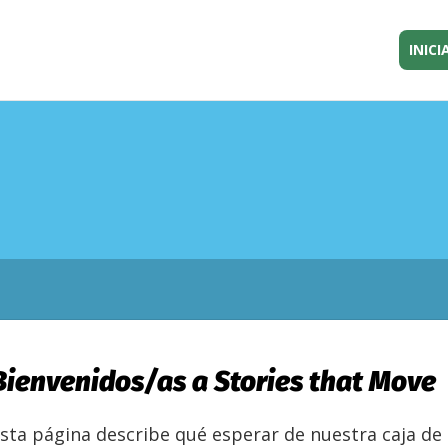
INICI
Bienvenidos/as a Stories that Move
sta página describe qué esperar de nuestra caja de 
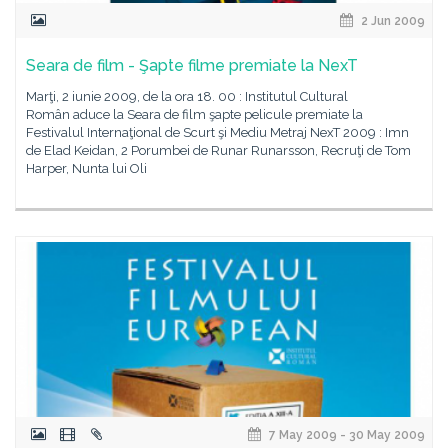
2 Jun 2009
Seara de film - Şapte filme premiate la NexT
Marţi, 2 iunie 2009, de la ora 18. 00 : Institutul Cultural
Român aduce la Seara de film şapte pelicule premiate la
Festivalul Internaţional de Scurt şi Mediu Metraj NexT 2009 : Imn
de Elad Keidan, 2 Porumbei de Runar Runarsson, Recruţi de Tom
Harper, Nunta lui Oli
7 May 2009 - 30 May 2009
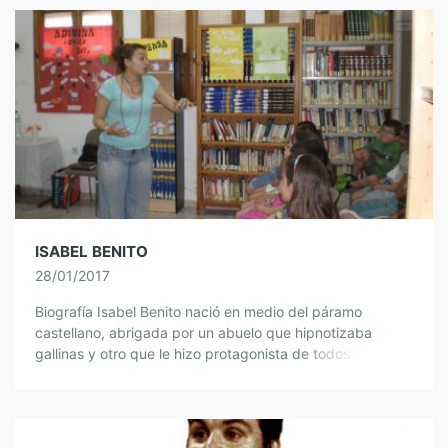
ISABEL BENITO
28/01/2017
Biografía Isabel Benito nació en medio del páramo
castellano, abrigada por un abuelo que hipnotizaba
gallinas y otro que le hizo protagonista de todos los
cuentos. En la biblioteca encantada […]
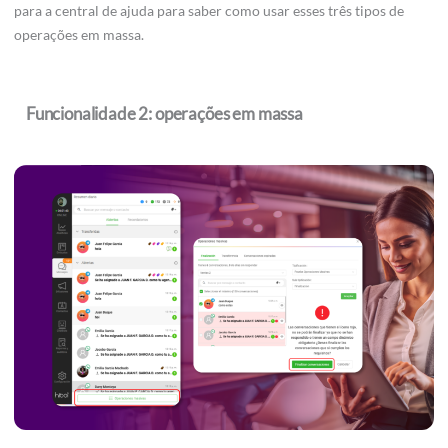
para a central de ajuda para saber como usar esses três tipos de
operações em massa.
Funcionalidade 2: operações em massa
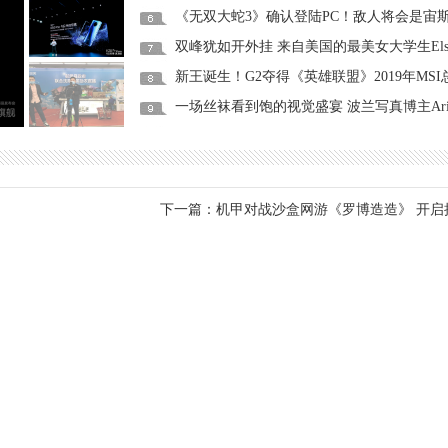
《无双大蛇3》确认登陆PC！敌人将会是宙
新王诞生！G2夺得《英雄联盟》2019年MSI
一场丝袜看到饱的视觉盛宴 波兰写真博主Aria
彰武县政府联合沈阳国美积极推动复产复工 助农活动月正式启
幕
下一篇：
机甲对战沙盒网游《罗博造造》 开启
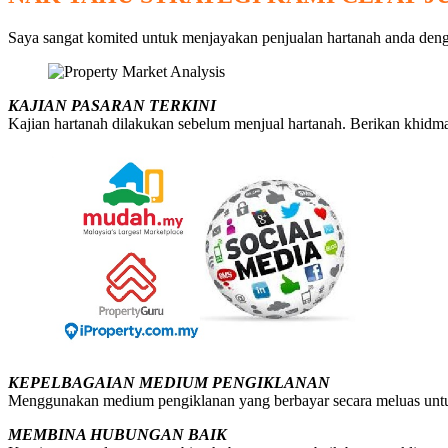
Saya sangat komited untuk menjayakan penjualan hartanah anda dengan
KAJIAN PASARAN TERKINI
Kajian hartanah dilakukan sebelum menjual hartanah. Berikan khidmat 
KEPELBAGAIAN MEDIUM PENGIKLANAN
Menggunakan medium pengiklanan yang berbayar secara meluas untuk 
MEMBINA HUBUNGAN BAIK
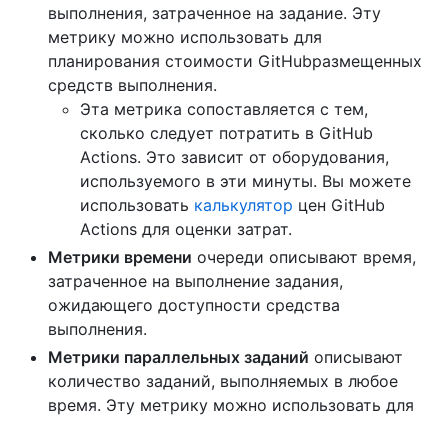
выполнения, затраченное на задание. Эту
метрику можно использовать для
планирования стоимости GitHubразмещенных
средств выполнения.
Эта метрика сопоставляется с тем,
сколько следует потратить в GitHub
Actions. Это зависит от оборудования,
используемого в эти минуты. Вы можете
использовать
калькулятор
цен GitHub
Actions для оценки затрат.
Метрики времени
очереди описывают время,
затраченное на выполнение задания,
ожидающего доступности средства
выполнения.
Метрики параллельных заданий
описывают
количество заданий, выполняемых в любое
время. Эту метрику можно использовать для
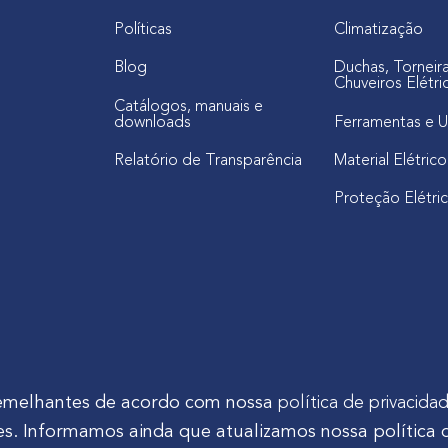
Políticas
Climatização
Blog
Duchas, Torneir
Chuveiros Elétri
Catálogos, manuais e
downloads
Ferramentas e U
Relatório de Transparência
Material Elétrico
Proteção Elétri
s semelhantes de acordo com nossa
política de privacida
s. Informamos ainda que atualizamos nossa política 
tinho Mocelin, nº 81, Ferrari | CEP 83606-310 | Campo Largo - Pa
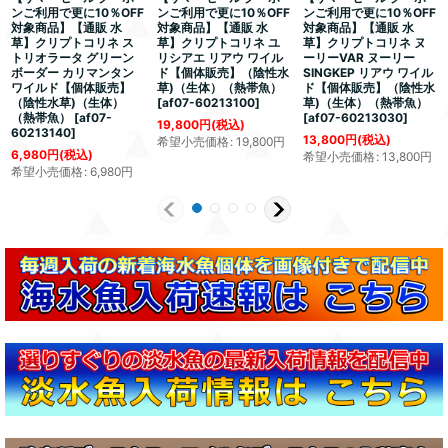
ンご利用で更に10％OFF
ンご利用で更に10％OFF
ンご利用で更に10％OFF
対象商品】【通販 水
対象商品】【通販 水
対象商品】【通販 水
草】クリプトコリネ ス
草】クリプトコリネ ユ
草】クリプトコリネ ヌ
トリオラータ グリーン
リシアエ リアウ ワイル
ーリーVAR ヌーリー
ボーダー カリマンタン
ド【個体販売】（陰性水
SINGKEP リアウ ワイル
ワイルド【個体販売】
草)（生体）（熱帯魚）
ド【個体販売】（陰性水
（陰性水草)（生体）
[
af07-60213100
]
草)（生体）（熱帯魚）
（熱帯魚）
[
af07-
[
af07-60213030
]
19,800
円
(税込)
60213140
]
13,800
円
(税込)
希望小売価格
:
19,800
円
6,980
円
(税込)
希望小売価格
:
13,800
円
希望小売価格
:
6,980
円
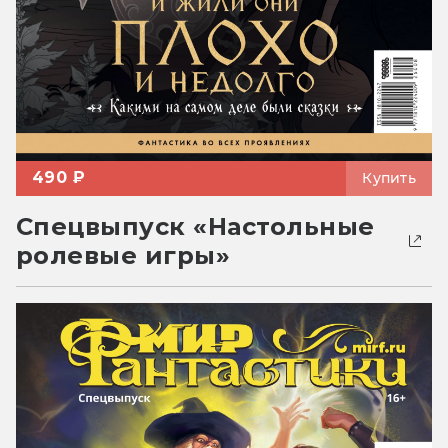
490 ₽
Купить
Спецвыпуск «Настольные
ролевые игры»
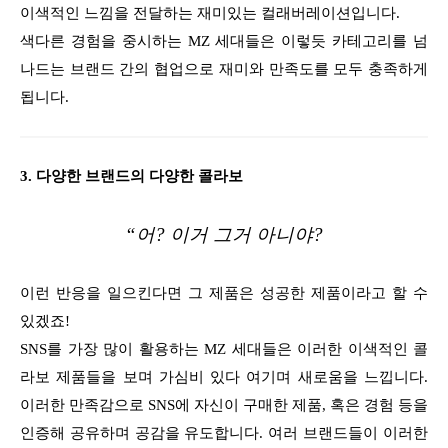
이색적인 느낌을 전달하는 재미있는 컬래버레이션입니다.
색다른 경험을 중시하는 MZ 세대들은 이렇듯 카테고리를 넘
나드는 브랜드 간의 협업으로 재미와 만족도를 모두 충족하게
됩니다.
3. 다양한 브랜드의 다양한 콜라보
“어? 이거 그거 아니야?
이런 반응을 일으킨다면 그 제품은 성공한 제품이라고 할 수
있겠죠!
SNS를 가장 많이 활용하는 MZ 세대들은 이러한 이색적인 콜
라보 제품들을 보며 가심비 있다 여기며 새로움을 느낍니다.
이러한 만족감으로 SNS에 자신이 구매한 제품, 혹은 경험 등을
인증해 공유하며 공감을 유도합니다. 여러 브랜드들이 이러한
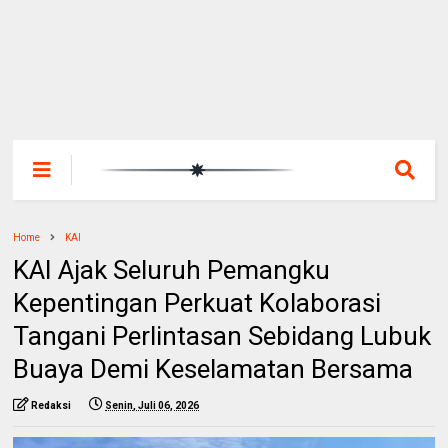
Home
KAI
KAI Ajak Seluruh Pemangku
Kepentingan Perkuat Kolaborasi
Tangani Perlintasan Sebidang Lubuk
Buaya Demi Keselamatan Bersama
Redaksi
Senin, Juli 06, 2026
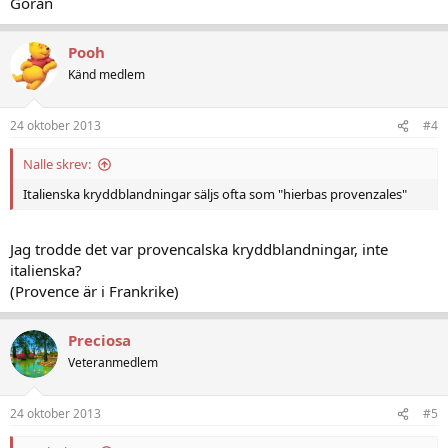
Göran
Pooh
Känd medlem
24 oktober 2013
#4
Nalle skrev:
Italienska kryddblandningar säljs ofta som "hierbas provenzales"
Jag trodde det var provencalska kryddblandningar, inte
italienska?
(Provence är i Frankrike)
Preciosa
Veteranmedlem
24 oktober 2013
#5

..............................

Exercise aim:
Scan the material above. Copy each line where "kryddblandningar" occurs.

Answer section:
Italienska kryddblandningar säljs ofta som "hierbas provenzales"
Jag trodde det var provencalska kryddblandningar, inte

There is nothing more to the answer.